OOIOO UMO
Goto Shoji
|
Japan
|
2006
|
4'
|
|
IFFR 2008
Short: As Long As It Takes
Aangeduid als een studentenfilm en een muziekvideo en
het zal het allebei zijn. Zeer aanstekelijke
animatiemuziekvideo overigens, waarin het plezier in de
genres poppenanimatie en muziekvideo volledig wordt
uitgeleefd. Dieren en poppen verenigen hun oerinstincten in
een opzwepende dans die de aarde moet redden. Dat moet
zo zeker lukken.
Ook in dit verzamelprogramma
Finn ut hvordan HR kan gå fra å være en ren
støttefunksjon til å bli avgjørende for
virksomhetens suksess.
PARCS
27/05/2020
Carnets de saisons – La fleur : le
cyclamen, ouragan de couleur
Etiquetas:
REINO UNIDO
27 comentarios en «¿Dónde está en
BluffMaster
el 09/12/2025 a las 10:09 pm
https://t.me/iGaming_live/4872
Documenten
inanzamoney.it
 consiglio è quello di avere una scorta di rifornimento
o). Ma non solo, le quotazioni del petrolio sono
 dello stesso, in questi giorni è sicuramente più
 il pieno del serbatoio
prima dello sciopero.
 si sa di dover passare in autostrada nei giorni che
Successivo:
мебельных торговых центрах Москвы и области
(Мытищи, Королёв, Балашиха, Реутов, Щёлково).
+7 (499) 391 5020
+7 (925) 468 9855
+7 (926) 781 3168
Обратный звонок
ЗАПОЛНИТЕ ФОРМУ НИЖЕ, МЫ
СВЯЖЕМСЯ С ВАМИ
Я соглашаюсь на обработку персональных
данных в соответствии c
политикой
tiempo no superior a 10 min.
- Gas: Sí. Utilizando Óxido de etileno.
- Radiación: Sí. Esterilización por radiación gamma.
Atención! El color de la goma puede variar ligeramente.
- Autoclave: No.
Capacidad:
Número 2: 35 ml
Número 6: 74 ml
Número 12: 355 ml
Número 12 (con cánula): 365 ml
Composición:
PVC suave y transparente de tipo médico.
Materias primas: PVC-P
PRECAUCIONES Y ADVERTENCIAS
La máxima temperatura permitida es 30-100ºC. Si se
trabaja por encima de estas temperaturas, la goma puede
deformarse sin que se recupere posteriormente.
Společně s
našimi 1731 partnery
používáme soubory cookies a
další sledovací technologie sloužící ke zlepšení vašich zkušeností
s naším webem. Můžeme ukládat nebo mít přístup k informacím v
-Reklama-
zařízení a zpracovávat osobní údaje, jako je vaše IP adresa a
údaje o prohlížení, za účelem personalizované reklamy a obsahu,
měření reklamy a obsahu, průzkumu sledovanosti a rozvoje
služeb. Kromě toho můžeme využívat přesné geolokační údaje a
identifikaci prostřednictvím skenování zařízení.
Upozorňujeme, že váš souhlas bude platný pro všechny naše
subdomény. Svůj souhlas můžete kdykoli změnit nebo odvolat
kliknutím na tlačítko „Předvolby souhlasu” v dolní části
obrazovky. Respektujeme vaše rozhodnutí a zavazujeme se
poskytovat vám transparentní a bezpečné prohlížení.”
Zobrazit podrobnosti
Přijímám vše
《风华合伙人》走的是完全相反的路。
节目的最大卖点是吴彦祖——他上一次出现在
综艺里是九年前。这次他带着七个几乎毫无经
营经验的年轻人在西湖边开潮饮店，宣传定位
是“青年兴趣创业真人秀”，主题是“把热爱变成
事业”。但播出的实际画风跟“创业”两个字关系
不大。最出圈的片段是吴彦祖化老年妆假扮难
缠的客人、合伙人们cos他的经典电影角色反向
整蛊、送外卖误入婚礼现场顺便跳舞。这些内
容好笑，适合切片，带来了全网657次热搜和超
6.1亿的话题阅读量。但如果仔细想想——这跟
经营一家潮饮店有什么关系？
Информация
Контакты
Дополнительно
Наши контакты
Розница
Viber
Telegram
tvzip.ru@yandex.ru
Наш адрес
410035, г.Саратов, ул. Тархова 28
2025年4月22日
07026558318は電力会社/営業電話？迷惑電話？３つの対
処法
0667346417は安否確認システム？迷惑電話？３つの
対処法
--------------------
-- Task --
In your reply, restate exactly the lines from the start of the records above through the line holding "REINO UNIDO", including both, and nothing else.

-- Reply --
OOIOO UMO
Goto Shoji
|
Japan
|
2006
|
4'
|
|
IFFR 2008
Short: As Long As It Takes
Aangeduid als een studentenfilm en een muziekvideo en
het zal het allebei zijn. Zeer aanstekelijke
animatiemuziekvideo overigens, waarin het plezier in de
genres poppenanimatie en muziekvideo volledig wordt
uitgeleefd. Dieren en poppen verenigen hun oerinstincten in
een opzwepende dans die de aarde moet redden. Dat moet
zo zeker lukken.
Ook in dit verzamelprogramma
Finn ut hvordan HR kan gå fra å være en ren
støttefunksjon til å bli avgjørende for
virksomhetens suksess.
PARCS
27/05/2020
Carnets de saisons – La fleur : le
cyclamen, ouragan de couleur
Etiquetas:
REINO UNIDO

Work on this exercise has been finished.